B-Tree advice needed

  • Thread starter Thread starter Guest
  • Start date Start date
G

Guest

Hello
I am making a syntax highlighter for T-SQL, and I am going to hardcode the
words into it for speed's sake (I will probably have thought up enough new
features for a new version when the next version of SQL comes out).
My main algorithm is going to go through all the words in the RICHEDIT
control, and pass each valid word it finds to a word-checking function, which
I want to operate as fast as possible as it will be called frequently. For
these purposes, I was going to try and have a b-tree based algorithm. My
thinking is that if, say, the words it has to find are (hypothetically) get,
set, and select, then it could be of the form
int getwordtype(word)
{
if((word[0] == 'g') && (word[1] == 'e') && (word[2] == 't'))
return WORDTYPE_GET;
if((word[0] == 's') && (word[1] == 'e'))
{
if((word[2] == 't')) return WORDTYPE_SET;
if((word[3] == 'l') && (word[4] == 'e') && (word[5] == 'c') &&
(word[6] == 't')) return WORDTYPE_SELECT;
}
return WORDTYPE_NONE;
}

would this the fastest method? I do want to implement a b-tree.

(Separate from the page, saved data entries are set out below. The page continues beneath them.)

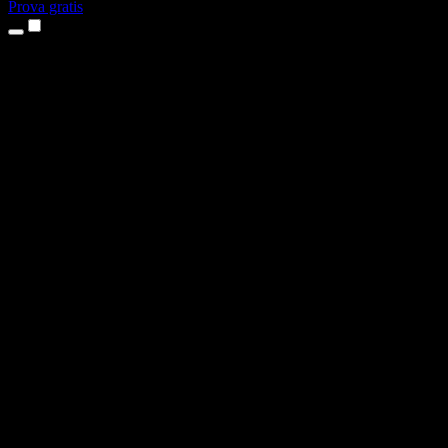
Prova gratis
Produkter
Text till tal
Appar för iPhone och iPad
Android-app
Chrome-tillägg
Edge-tillägg
Webbapp
Mac-app
Windows-app
AI-röstgenerator
Voice-over
Dubbning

Obviously I am not going to type out the whole algorithm with all the words
in SQL, I am going to write a program in C# to generate the .cpp file which
will hold it.

Any tips?

Thanks!
 
Bonj said:
Hello
I am making a syntax highlighter for T-SQL, and I am going to
hardcode the words into it for speed's sake (I will probably have
thought up enough new features for a new version when the next
version of SQL comes out).
My main algorithm is going to go through all the words in the RICHEDIT
control, and pass each valid word it finds to a word-checking
function, which I want to operate as fast as possible as it will be
called frequently. For these purposes, I was going to try and have a
b-tree based algorithm. My thinking is that if, say, the words it has
to find are (hypothetically) get, set, and select, then it could be
of the form
int getwordtype(word)
{
if((word[0] == 'g') && (word[1] == 'e') && (word[2] == 't'))
return WORDTYPE_GET;
if((word[0] == 's') && (word[1] == 'e'))
{
if((word[2] == 't')) return WORDTYPE_SET;
if((word[3] == 'l') && (word[4] == 'e') && (word[5] == 'c') &&
(word[6] == 't')) return WORDTYPE_SELECT;
}
return WORDTYPE_NONE;
}

would this the fastest method? I do want to implement a b-tree.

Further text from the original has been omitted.